The efficiencies and advantages of close quarters living are in constant tension with our impulse to consume, which New York makes really easy to do
But just producing a dense city doesn’t guarantee greenness, as Kennedy’s work emphasizes.
“[A]s cities get larger, social characteristics such as GDP, innovation and crime increase in per capita terms, while infrastructure system requirements (miles of pipes or wires) decrease in per capita terms,” Kennedy told me in an email. “With respect to the sustainability or environmental impacts of cities we might thus argue that there is a trade-off between the wealth effects and the infrastructure efficiency effects.”
The efficiencies and advantages of close quarters living are in constant tension with our impulse to consume, which New York makes really easy to do. Kennedy’s research finds that when megacities get rich, a la New York, they also get wasteful. “A possible interpretation of our results for the megacities is that the wealth effects are dominating with respect to solid waste production, electricity use and gasoline use (all at higher than global average rates),” he said, “but with respect to total direct energy consumption the two effects are about equal.” Cities foster innovation and create wealth, yes, but that, in places like New York, leads to more consumption.
We may hear about New York’s myriad and noble sustainability initiatives, or how the future of green living is to be found in the city—but also bear in mind those leaky pipes, the cabs cramming the Brooklyn Bridge, the supercharged skyscrapers, and the bag after bag of trash you haul downstairs from your third floor walkup.
Kennedy says that “yes, our megacity results are counter to the idea that cities are currently using energy more efficiently, although perhaps this might still change in the future.” That’s key—the research also points out that some megacities boast very sustainable features.
Tokyo’s good urban design and top notch public transportation system make it an exemplar in urban power use. It also does a bang-up job of fixing its leaky pipes. Moscow, which Kennedy tells me is otherwise the only true competitor for New York’s per capita wastefulness—it’s the only city that used up more power—has a great heat distribution system; it uses waste heat from its power plants to heat its homes. And in London, “where the share of municipal solid waste landfilled in the United Kingdom has fallen from 80% in 2001 to 49% in 2010,” according to the paper, a landfill tax has greatly reduced its trash output.
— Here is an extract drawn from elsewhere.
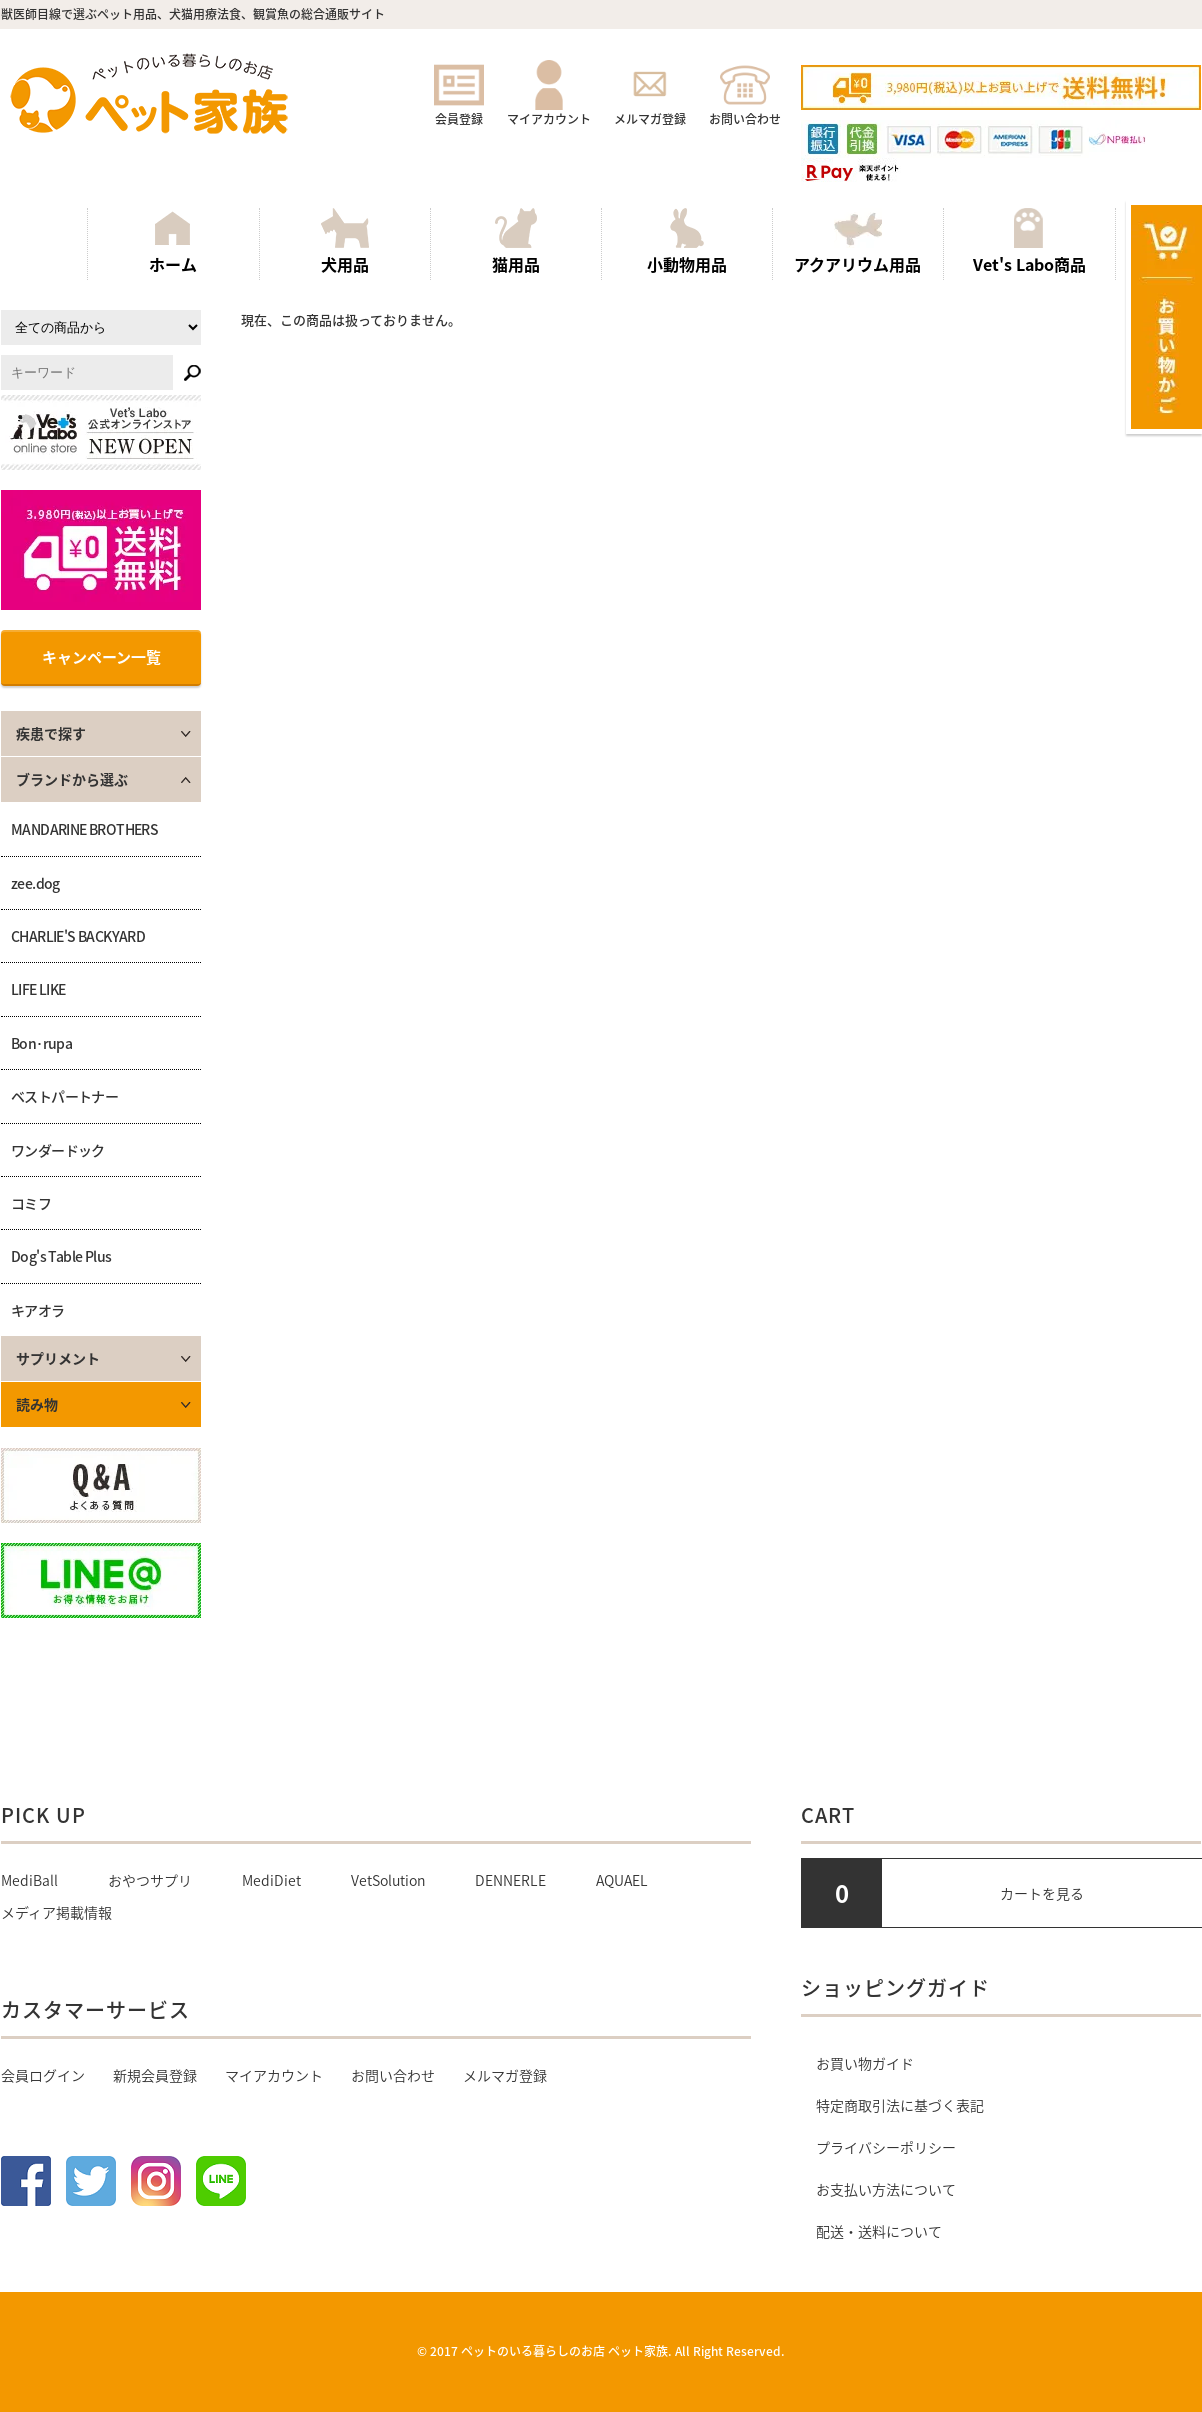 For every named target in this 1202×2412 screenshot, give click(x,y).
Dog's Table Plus (61, 1256)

And none of this is to say that big cities don’t still hold the promise of a more efficient, less wasteful future. “Our findings support the established understanding that compact cities are the way to go,” Kennedy told me.
We just need to get better at designing, operating, and regulating them. Megacities are the future, whether we like it or not, and they present an opportunity to configure society to effectively brace for a warmer, stormier, and resource-scarce world. We just need their energy and waste flows to look more like Tokyo, and less like New York.